Now we are told that Sizewell C cost of construction cost has risen from £20 billion to £38 billion, money no object obviously (don’t mention the delays and cost overuns of the yet to be completed Hinckley C station)
Nuclear power/nuclear weapons are the British establishment’s touchstone for ‘Great Power’ status. Carlo Ravelli still thinks nuclear weapons are the main danger to our existence in the short term – although in the medium/longer term it is climate change.
I agree that nuclear technologies carry serious risks and history shows why they must be handled with respect. But it’s also important to acknowledge the other half of the story. Nuclear science has given humanity extraordinary gains — from cancer treatment and medical imaging to industrial testing, food safety, and deep‑space exploration. And we are now closer to practical fusion than ever before, not in a science‑fiction sense but in a real engineering sense. If we crack it, we’re talking about virtually limitless clean energy with no meltdown risk and no long‑lived waste.
There’s also the uncomfortable truth that nuclear weapons, for all their horror, created a deterrent equilibrium that prevented major‑power conflict for decades. Not something to celebrate, but something to recognise.
So yes, the dangers are real. But nuclear science is not a simple story of fear. It’s a story of risk, responsibility, progress, and — paradoxically — stability. The challenge isn’t to reject powerful tools, but to steward them wisely.
That is such an appropriate parallel. Bohr’s atomic theory was itself just a step towards some kind of understanding of the nature of matter and was superseded by more sophisticated models, all of which are just that – models with limitations due to the assumptions behind them.
Bliadhna mhath ùr!
And to you!
‘Oppenheimer’ is one hell of a weird film – Christopher Nolan is a very inconsistent director (can anyone remember Dunkirk, and the 1940’s soldiers returning to a mid-1950’s British Rail Mark 1 late 1960s blue coach? Ouch! And it was crap) – the best part for me is how Oppenheimer had his national security clearance undermined because of what? – jealousy? And the film never really gets to the bottom of the moral issues of Oppenheimer’s quest but somehow we get sex scenes in a film about physics. Hmmm………..keep at it Chris – Interstellar was more like it, flawed as it was.
Anyhow, I could not agree more about what could be called ‘the tyranny of numbers’ in a social science like economics?

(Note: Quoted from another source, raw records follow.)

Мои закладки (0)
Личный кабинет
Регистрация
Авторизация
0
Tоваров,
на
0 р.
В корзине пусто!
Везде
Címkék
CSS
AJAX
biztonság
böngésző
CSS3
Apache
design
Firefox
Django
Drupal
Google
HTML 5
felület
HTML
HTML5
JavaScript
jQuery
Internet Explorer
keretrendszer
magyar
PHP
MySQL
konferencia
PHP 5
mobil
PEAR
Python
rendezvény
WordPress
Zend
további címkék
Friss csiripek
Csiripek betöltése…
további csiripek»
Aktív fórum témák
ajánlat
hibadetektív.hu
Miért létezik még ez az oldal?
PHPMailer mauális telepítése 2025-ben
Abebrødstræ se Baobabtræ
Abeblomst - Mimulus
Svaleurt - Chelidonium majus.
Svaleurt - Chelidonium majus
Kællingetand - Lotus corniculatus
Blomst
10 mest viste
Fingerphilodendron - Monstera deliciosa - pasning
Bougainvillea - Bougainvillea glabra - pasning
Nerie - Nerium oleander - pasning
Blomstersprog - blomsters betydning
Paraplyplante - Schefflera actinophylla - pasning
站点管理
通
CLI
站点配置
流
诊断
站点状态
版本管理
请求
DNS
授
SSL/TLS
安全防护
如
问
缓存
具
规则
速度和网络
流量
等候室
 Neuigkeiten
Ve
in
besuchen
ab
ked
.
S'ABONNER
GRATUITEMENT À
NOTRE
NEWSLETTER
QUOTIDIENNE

The universe does not work like that ergo, nothing really exists (does it?) in splendid isolation? It’s all about cause and effect – that is REAL science, real objectivity, real observation.

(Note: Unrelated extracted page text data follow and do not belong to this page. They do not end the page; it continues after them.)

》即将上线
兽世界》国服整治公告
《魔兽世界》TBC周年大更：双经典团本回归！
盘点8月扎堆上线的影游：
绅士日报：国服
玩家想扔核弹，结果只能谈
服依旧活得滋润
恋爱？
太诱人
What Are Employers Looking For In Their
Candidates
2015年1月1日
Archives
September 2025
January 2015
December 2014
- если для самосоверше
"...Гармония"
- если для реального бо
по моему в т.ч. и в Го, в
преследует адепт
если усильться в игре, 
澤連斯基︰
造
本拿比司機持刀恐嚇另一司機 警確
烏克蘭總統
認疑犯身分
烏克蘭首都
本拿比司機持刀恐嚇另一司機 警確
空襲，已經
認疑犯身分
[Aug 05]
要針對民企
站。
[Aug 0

What we have in economics and finance is nothing more but the math of ignorance.
Agreed re Nolan, his inconsistency and the irrelevance of the sex scenes in Oppenheimer.
But your best point is your last one.
No steer, the Treasury and the Department for Education most certainly do not hear the music.
The latest “because we can’t afford it ruse”? Let’s strip out support for parents of neurodivergent children and limit it to the “most severe and complex cases”.
Result? Let’s condemn our neurodivergent young people to the scrap heap before they even start education.
Agreed, entirely.
I am horrified by this, and the power to give the legal right parents have had to schools.
The SEND proposal is pure madness, and it is only happening because the issue is invisible. To use a corollary:
I am very short-sighted. Always have been. At school I always sat in the front row. I felt most comfortable there. When I was 7 my parents took me to an optician who prescribed glasses. My aunt told my mother she was very stupid to let me wear them all the time as it would make my eyesight worse. I was amazed – the world was a brand new place. It was miraculous. It didn’t last long, though. Within 6 months I had a newer, stronger prescription. and that repeated throughout my childhood until I got contact lenses in the 70’s.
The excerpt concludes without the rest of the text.